Background & aims: Caspases are critical mediators of apoptosis and proliferation of peripheral blood T cells (PBT), but their role in lamina propria T cells (LPT), a cell population highly susceptible to apoptosis, has not been explored.
Methods: RA(+), RO(+) PBT, and LPT were activated with CD3, CD2, and CD28 antibodies, and caspase activity, apoptosis, and proliferation were measured by a fluorometric assay, DNA content, and thymidine incorporation, respectively. Levels of FLIP, an endogenous inhibitor of caspase 8, were measured by immunoblotting.

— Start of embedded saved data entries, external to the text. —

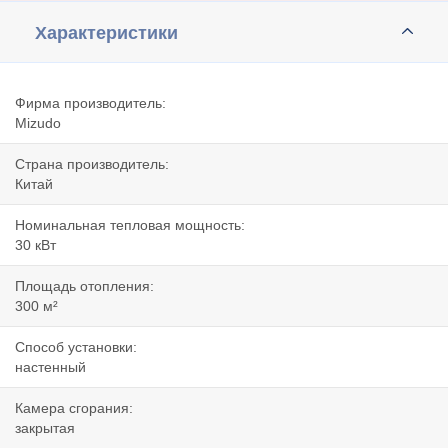
Характеристики
Фирма производитель:
Mizudo
Страна производитель:
Китай
Номинальная тепловая мощность:
30 кВт
Площадь отопления:
300 м²
Способ установки:
настенный
Камера сгорания:
закрытая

Results: In RA(+) and RO(+) PBT, activation leads to significant increase of caspase activity but not cell death, whereas in LPT a lower elevation of caspase activity was followed by a marked degree of apoptosis. Based on the results of its inhibition, caspase 8 seemed to be essential for LPT apoptosis but, in contrast to RA(+) PBT, had no effect on proliferation. In addition, compatible with their differential susceptibility to apoptosis, levels of FLIP were lower in LPT than PBT.
Conclusions: The high susceptibility of LPT to apoptosis is associated with a distinct regulation of caspase 8 activity, which seems to reflect their mucosal origin rather than simply their memory status. This unique behavior may allow proper control of mucosal T-cell proliferation while still permitting elimination by apoptosis in the face of excessive antigenic pressure.